The lyrics take another couple of steps. They have data for the lyrics for every song recorded of an artist from LyricWiki. They use a number of techniques to generate the lyrics for each song and to time the lyrics to the music. lexical text generator trained on the artist lyrics to generate lyrics for a song. Suggest you check out the explanation in OpenAI Jukebox’s website to learn more.
As part of the music generation process, the models learn how to classify songs to a genre. They have taken the body of work for a number of artists and placed them in genre categories which you can see below.
The OpenAI Jukebox website has a number of examples on their home page as well as a complete catalog behind their home page. The catalog has over a 7000 songs under a number of genres, from Acoustic to Rock and everything in between. In the fashion of a number of artists in each genre, both with and without lyrics . For the (100%) blues category they have over 75 songs and songs similar to artists from B.B. King to Taj Mahal including songs similar to Fats Domino, Muddy Water, Johnny Winter and more.
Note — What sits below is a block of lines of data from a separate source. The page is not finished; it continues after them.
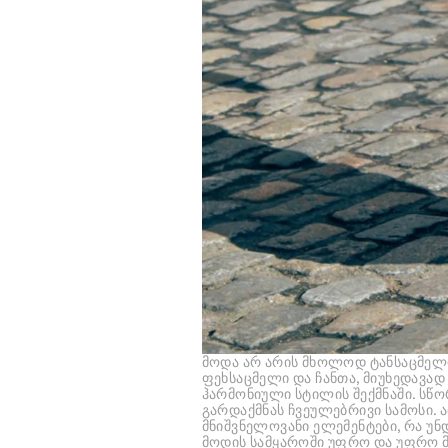
მოდა არ არის მხოლოდ ტანსაცმელი
ფეხსაცმელი და ჩანთა, მიუხედავა
ჰარმონიული სტილის შექმნაში. სწ
გარდაქმნას ჩვეულებრივი სამოსი. 
მნიშვნელოვანი ელემენტები, რა უნ
მოდის სამყაროში უფრო და უფრო მ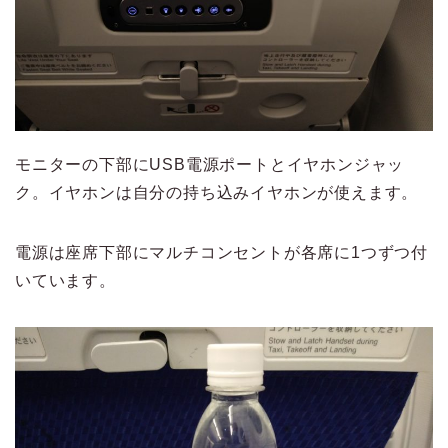
モニターの下部にUSB電源ポートとイヤホンジャッ
ク。イヤホンは自分の持ち込みイヤホンが使えます。
電源は座席下部にマルチコンセントが各席に1つずつ付
いています。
OpenAI Jukebox calls the songs “re-renditions” of the artist. And the process of adding lyrics to the songs as lyric conditioning.
Source code for the song generator DNNs is available on GitHub. You can use the code to train on your own music and have it generate songs in your own musical style.
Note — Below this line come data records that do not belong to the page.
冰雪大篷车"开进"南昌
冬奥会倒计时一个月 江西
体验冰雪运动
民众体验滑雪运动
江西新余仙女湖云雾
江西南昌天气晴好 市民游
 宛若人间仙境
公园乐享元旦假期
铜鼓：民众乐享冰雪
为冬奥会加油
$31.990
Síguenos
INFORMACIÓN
The songs sound ok but not great. The tokenizer/de-tokenizer process results in noise in the music generated. I suppose more time resolution tokenizing might reduce this somewhat but maybe not.
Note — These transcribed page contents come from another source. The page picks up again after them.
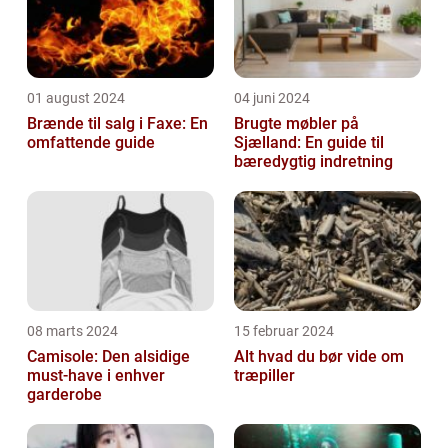
01 august 2024
04 juni 2024
Brænde til salg i Faxe: En
Brugte møbler på
omfattende guide
Sjælland: En guide til
bæredygtig indretning
08 marts 2024
15 februar 2024
Camisole: Den alsidige
Alt hvad du bør vide om
must-have i enhver
træpiller
garderobe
The AI song generator is ok but they need more work on the lyrics and to reduce noise. The fact that they have generated so many re-renditions means to me the process at this point is completely automated.
I’m also impressed with the AI painter. Yes there’s human interaction involved (atm) but it does generate some interesting pictures that follow in the style of a targeted artist. I really wanted to see a Picasso generated painting or even a Jackson Pollack generated painting. Now that would be interesting
So now we have AI song generators and AI painting generators but there’s a lot more to artworks than paintings and songs, such as sculpture, photography, videography, etc. It seems that many of the above approaches to painting and music could be applied to some of these as well.
And then there’s plays, fiction and non-fiction works. The songs are ~3 minutes in length and the lyrics are not very long. So anything longer may represent a serious hurdle for any AI generator. So for now these are still safe.